Exercise data.

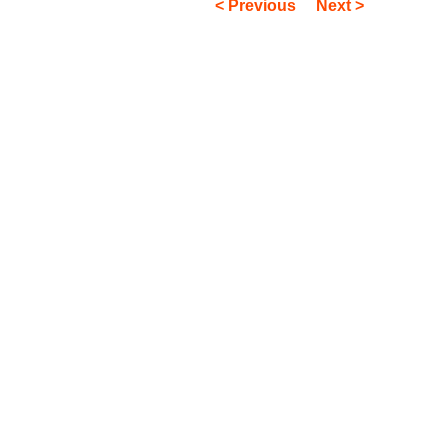
< Previous
Next >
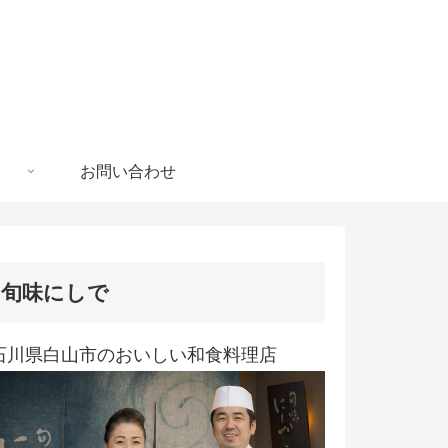
お問い合わせ
旬味にしで
石川県白山市のおいしい和食料理店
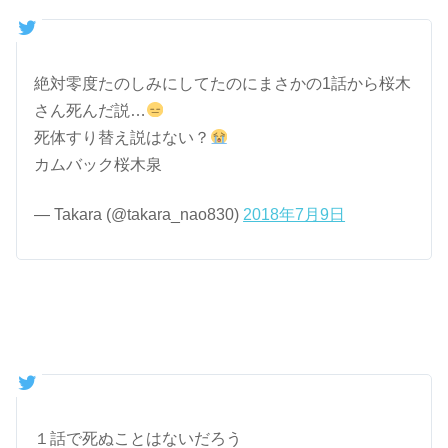
絶対零度たのしみにしてたのにまさかの1話から桜木
さん死んだ説…
死体すり替え説はない？
カムバック桜木泉
— Takara (@takara_nao830)
2018年7月9日
１話で死ぬことはないだろう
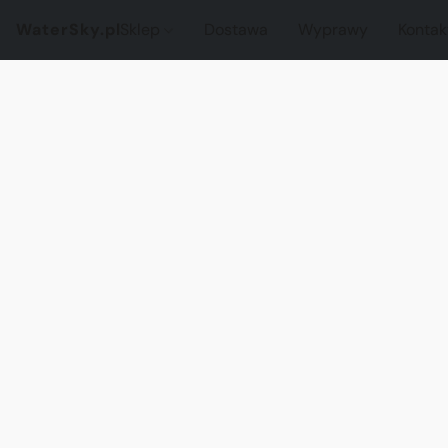
WaterSky.pl
Sklep
Dostawa
Wyprawy
Kontak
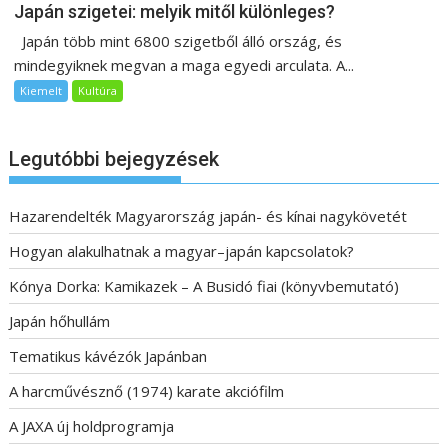
Japán szigetei: melyik mitől különleges?
Japán több mint 6800 szigetből álló ország, és
mindegyiknek megvan a maga egyedi arculata. A...
Kiemelt
Kultúra
Legutóbbi bejegyzések
Hazarendelték Magyarország japán- és kínai nagykövetét
Hogyan alakulhatnak a magyar–japán kapcsolatok?
Kónya Dorka: Kamikazek – A Busidó fiai (könyvbemutató)
Japán hőhullám
Tematikus kávézók Japánban
A harcművésznő (1974) karate akciófilm
A JAXA új holdprogramja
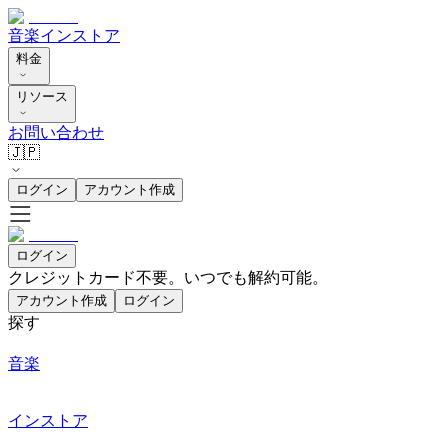
音楽
インストア
料金
リソース
お問い合わせ
🇯🇵
ログイン
アカウント作成
ログイン
クレジットカード不要。いつでも解約可能。
アカウント作成
ログイン
探す
音楽
インストア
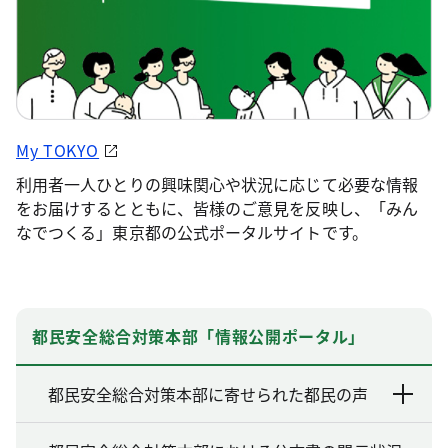
My TOKYO
利用者一人ひとりの興味関心や状況に応じて必要な情報
をお届けするとともに、皆様のご意見を反映し、「みん
なでつくる」東京都の公式ポータルサイトです。
都民安全総合対策本部「情報公開ポータル」
都民安全総合対策本部に寄せられた都民の声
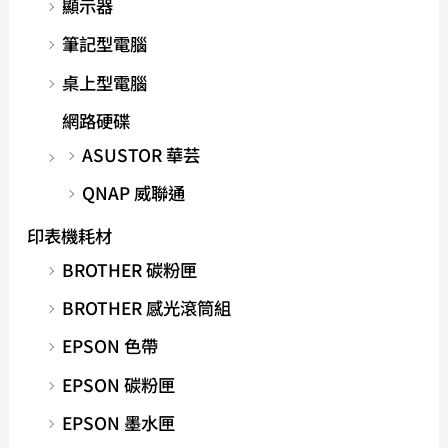
顯示器
筆記型電腦
桌上型電腦
網路硬碟
ASUSTOR 華芸
QNAP 威聯通
印表機耗材
BROTHER 碳粉匣
BROTHER 感光滾筒組
EPSON 色帶
EPSON 碳粉匣
EPSON 墨水匣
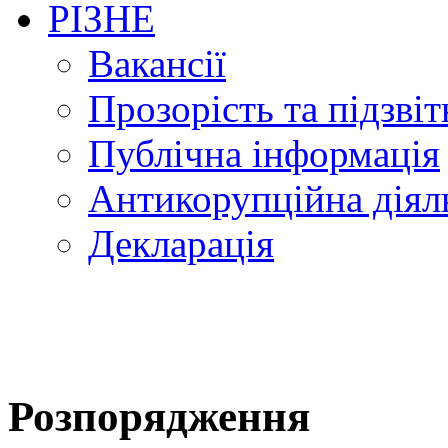
РІЗНЕ
Вакансії
Прозорість та підзвіт
Публічна інформація
Антикорупційна діял
Декларація
Розпорядження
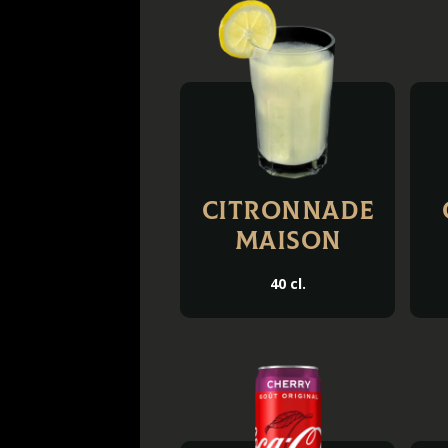
Citronnade
Maison
40 cl.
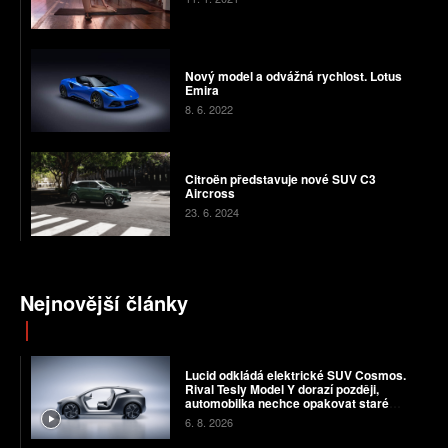
Nový model a odvážná rychlost. Lotus
Emira
8. 6. 2022
Citroën představuje nové SUV C3
Aircross
23. 6. 2024
Nejnovější články
Lucid odkládá elektrické SUV Cosmos.
Rival Tesly Model Y dorazí později,
automobilka nechce opakovat staré
chyby
6. 8. 2026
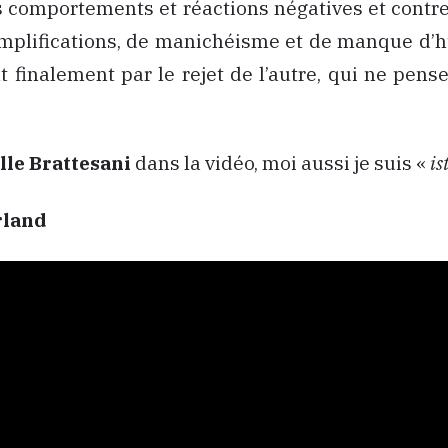
 comportements et réactions négatives et contr
implifications, de manichéisme et de manque d’h
t finalement par le rejet de l’autre, qui ne pe
lle Brattesani
dans la vidéo, moi aussi je suis «
is
rland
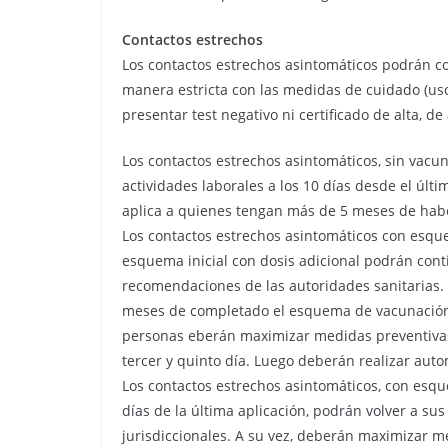
Contactos estrechos
Los contactos estrechos asintomáticos podrán c
manera estricta con las medidas de cuidado (uso 
presentar test negativo ni certificado de alta, d
Los contactos estrechos asintomáticos, sin vac
actividades laborales a los 10 días desde el últ
aplica a quienes tengan más de 5 meses de habe
Los contactos estrechos asintomáticos con esqu
esquema inicial con dosis adicional podrán conti
recomendaciones de las autoridades sanitarias.
meses de completado el esquema de vacunación o
personas eberán maximizar medidas preventivas y
tercer y quinto día. Luego deberán realizar aut
Los contactos estrechos asintomáticos, con es
días de la última aplicación, podrán volver a su
jurisdiccionales. A su vez, deberán maximizar m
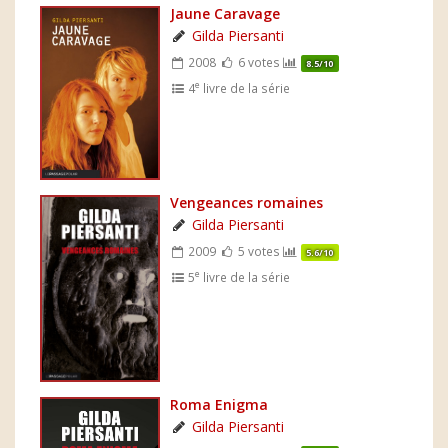
Jaune Caravage
Gilda Piersanti
2008
6 votes
8.5/10
e
4
livre de la série
Vengeances romaines
Gilda Piersanti
2009
5 votes
5.6/10
e
5
livre de la série
Roma Enigma
Gilda Piersanti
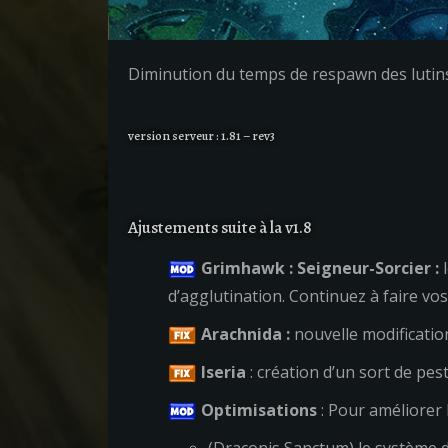
Diminution du temps de respawn des lutins 
version serveur : 1.81 – rev3
Ajustements suite à la v1.8
Grimhawk : Seigneur-Sorcier :
l
d’agglutination. Continuez à faire vo
Arachnida :
nouvelle modification
Iseria
: création d’un sort de pes
Optimisations
: Pour améliorer l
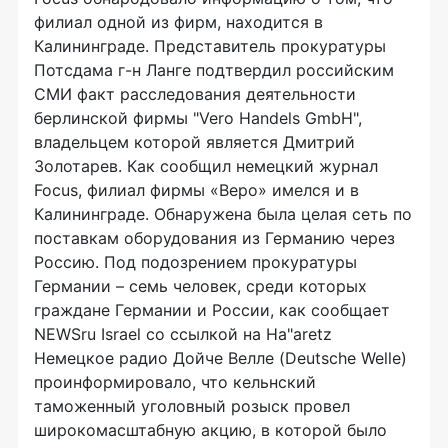
филиал одной из фирм, находится в
Калининграде. Представитель прокуратуры
Потсдама г-н Ланге подтвердил российским
СМИ факт расследования деятельности
берлинской фирмы "Vero Handels GmbH",
владельцем которой является Дмитрий
Золотарев. Как сообщил немецкий журнал
Focus, филиал фирмы «Веро» имелся и в
Калининграде. Обнаружена была целая сеть по
поставкам оборудования из Германию через
Россию. Под подозрением прокуратуры
Германии – семь человек, среди которых
граждане Германии и России, как сообщает
NEWSru Israel со ссылкой на Ha"aretz
Немецкое радио Дойче Велле (Deutsche Welle)
проинформировало, что кельнский
таможенный уголовный розыск провел
широкомасштабную акцию, в которой было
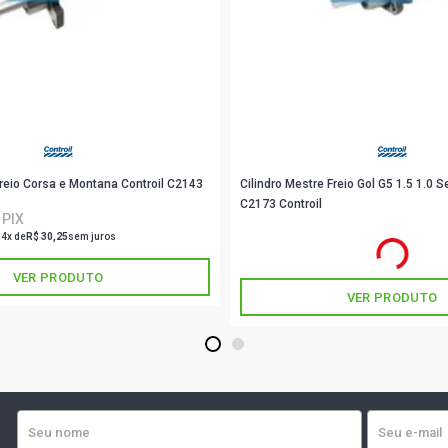
PALIO STIL
(2001 - 2003
PALIO EL HA
2000)
PALIO ELX H
2001)
Freio Corsa e Montana Controil C2143
Cilindro Mestre Freio Gol G5 1.5 1.
C2173 Controil
 PIX
PALIO HLX 
R$ 122,11
(2004 - 2007
no PIX
 4x de
R$ 30,25
sem juros
Ou
R$ 122,11
em até 4x de
R$ 30,52
sem juro
VER PRODUTO
PALIO MPI 
VER PRODUTO
(2006 - 2009
1
2
PALIO R HAT
2010)
PALIO STD 
(2006 - 2007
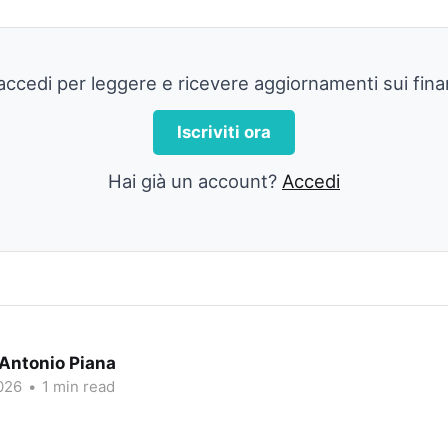
o accedi per leggere e ricevere aggiornamenti sui fin
Iscriviti ora
Hai già un account?
Accedi
 Antonio Piana
026
•
1 min read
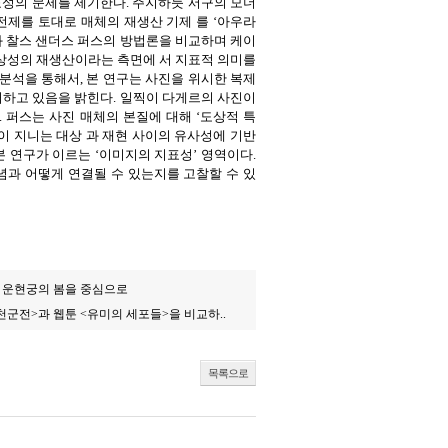
표성의 문제를 제기한다. 주지하듯 서구의 모더
제를 토대로 매체의 재생산 기제 를 ‘아우라
와 찰스 샌더스 퍼스의 방법론을 비교하며 케이
일상성의 재생산이라는 측면에 서 지표적 의미를
분석을 통해서, 본 연구는 사진을 위시한 복제
하고 있음을 밝힌다. 일찍이 다게르의 사진이
 퍼스는 사진 매체의 본질에 대해 ‘도상적 특
진이 지니는 대상 과 재현 사이의 유사성에 기반
본 연구가 이르는 ‘이미지의 지표성’ 영역이다.
념과 어떻게 연결될 수 있는지를 고찰할 수 있
과 운현궁의 봄을 중심으로
천군전>과 웹툰 <유미의 세포들>을 비교하..
목록으로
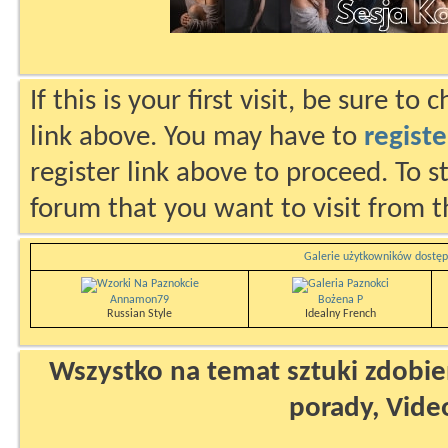
If this is your first visit, be sure to
link above. You may have to
registe
register link above to proceed. To s
forum that you want to visit from t
Galerie użytkowników dostęp
Annamon79
Bożena P
Russian Style
Idealny French
Wszystko na temat sztuki zdobien
porady, Vide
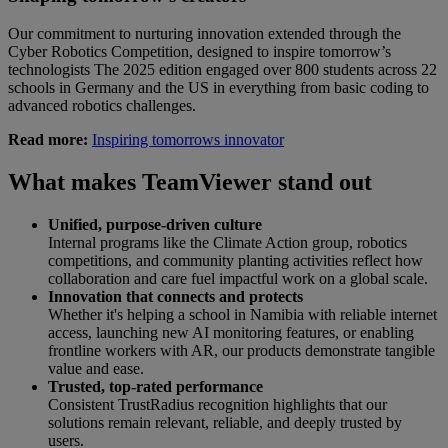
Our commitment to nurturing innovation extended through the
Cyber Robotics Competition, designed to inspire tomorrow’s
technologists The 2025 edition engaged over 800 students across 22
schools in Germany and the US in everything from basic coding to
advanced robotics challenges.
Read more:
Inspiring tomorrows innovator
What makes TeamViewer stand out
Unified, purpose-driven culture
Internal programs like the Climate Action group, robotics
competitions, and community planting activities reflect how
collaboration and care fuel impactful work on a global scale.
Innovation that connects and protects
Whether it's helping a school in Namibia with reliable internet
access, launching new AI monitoring features, or enabling
frontline workers with AR, our products demonstrate tangible
value and ease.
Trusted, top-rated performance
Consistent TrustRadius recognition highlights that our
solutions remain relevant, reliable, and deeply trusted by
users.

Goal of the exercise. In the listing above, find the line with "(2006 - 2009" and the line with "Idealny French". Copy both of them and every line between, exactly, but not the pictures.

Result for this exercise.
(2006 - 2009
1
2
PALIO R HAT
2010)
PALIO STD 
(2006 - 2007
o accedi per leggere e ricevere aggiornamenti sui fin
Iscriviti ora
Hai già un account?
Accedi
 Antonio Piana
026
•
1 min read
표성의 문제를 제기한다. 주지하듯 서구의 모더
제를 토대로 매체의 재생산 기제 를 ‘아우라
와 찰스 샌더스 퍼스의 방법론을 비교하며 케이
일상성의 재생산이라는 측면에 서 지표적 의미를
분석을 통해서, 본 연구는 사진을 위시한 복제
하고 있음을 밝힌다. 일찍이 다게르의 사진이
 퍼스는 사진 매체의 본질에 대해 ‘도상적 특
진이 지니는 대상 과 재현 사이의 유사성에 기반
본 연구가 이르는 ‘이미지의 지표성’ 영역이다.
념과 어떻게 연결될 수 있는지를 고찰할 수 있
과 운현궁의 봄을 중심으로
천군전>과 웹툰 <유미의 세포들>을 비교하..
목록으로
If this is your first visit, be sure to
link above. You may have to
registe
register link above to proceed. To s
forum that you want to visit from t
Galerie użytkowników dostęp
Annamon79
Bożena P
Russian Style
Idealny French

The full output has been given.